» **What to work on**: Give back exactly the lines that start at the one containing "Detect and mask" and run to the end of the material, leaving out the pictures.

» **Provided records**:
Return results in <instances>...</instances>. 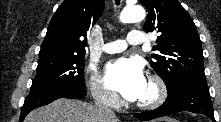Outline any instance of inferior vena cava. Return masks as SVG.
<instances>
[{
	"label": "inferior vena cava",
	"mask_w": 221,
	"mask_h": 122,
	"mask_svg": "<svg viewBox=\"0 0 221 122\" xmlns=\"http://www.w3.org/2000/svg\"><path fill=\"white\" fill-rule=\"evenodd\" d=\"M95 94L97 95L95 105L98 108L101 115L106 118H116L114 111L103 102V98L105 96L103 91L97 89L95 91Z\"/></svg>",
	"instance_id": "1"
}]
</instances>
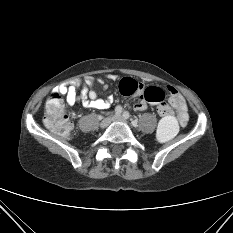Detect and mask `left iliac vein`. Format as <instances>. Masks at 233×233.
Listing matches in <instances>:
<instances>
[{
  "mask_svg": "<svg viewBox=\"0 0 233 233\" xmlns=\"http://www.w3.org/2000/svg\"><path fill=\"white\" fill-rule=\"evenodd\" d=\"M113 121H125V119L122 116H115Z\"/></svg>",
  "mask_w": 233,
  "mask_h": 233,
  "instance_id": "left-iliac-vein-1",
  "label": "left iliac vein"
}]
</instances>
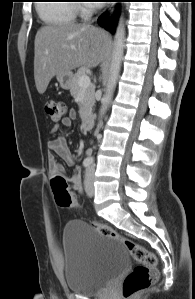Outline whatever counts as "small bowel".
Masks as SVG:
<instances>
[{
	"label": "small bowel",
	"mask_w": 195,
	"mask_h": 299,
	"mask_svg": "<svg viewBox=\"0 0 195 299\" xmlns=\"http://www.w3.org/2000/svg\"><path fill=\"white\" fill-rule=\"evenodd\" d=\"M73 118H74V112H71L69 116L61 120V125L66 129L70 128L72 126ZM58 129H59V125L58 124L54 125V127L52 128V132H57ZM48 149L50 152L56 153L60 157H62L68 166H74L75 164L74 158L67 147V143L64 135H59L53 140H51L48 143ZM49 168L53 173L63 172L62 167L56 161H54L52 157H49ZM67 178L71 184V188H73L79 193L83 192L81 176L78 170H75L74 174L71 177H67Z\"/></svg>",
	"instance_id": "1"
}]
</instances>
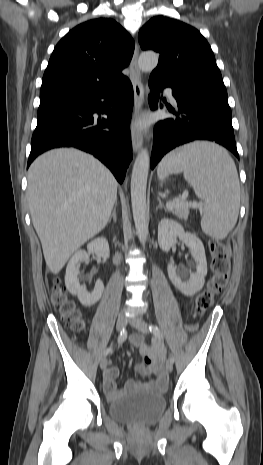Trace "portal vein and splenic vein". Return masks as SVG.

» **Task result**:
Detect and mask `left iliac vein`. Format as <instances>. Masks at 233×233.
Listing matches in <instances>:
<instances>
[{
  "mask_svg": "<svg viewBox=\"0 0 233 233\" xmlns=\"http://www.w3.org/2000/svg\"><path fill=\"white\" fill-rule=\"evenodd\" d=\"M113 121H125V119L122 116H115Z\"/></svg>",
  "mask_w": 233,
  "mask_h": 233,
  "instance_id": "left-iliac-vein-1",
  "label": "left iliac vein"
}]
</instances>
Outline whatever counts as "small bowel".
Masks as SVG:
<instances>
[{
	"label": "small bowel",
	"mask_w": 195,
	"mask_h": 299,
	"mask_svg": "<svg viewBox=\"0 0 195 299\" xmlns=\"http://www.w3.org/2000/svg\"><path fill=\"white\" fill-rule=\"evenodd\" d=\"M73 118H74V112H71L69 116L61 120V125L66 129L70 128L72 126ZM58 129H59V125L58 124L54 125V127L52 128V132H57ZM48 149L50 152L56 153L60 157H62L68 166H74L75 164L74 158L67 147V143L64 135H59L53 140H51L48 143ZM49 168L53 173L63 172L62 167L56 161H54L52 157H49ZM67 178L71 184V188H73L79 193L83 192L81 176L78 170H75L74 174L71 177H67Z\"/></svg>",
	"instance_id": "1"
}]
</instances>
Trace "portal vein and splenic vein". Return masks as SVG.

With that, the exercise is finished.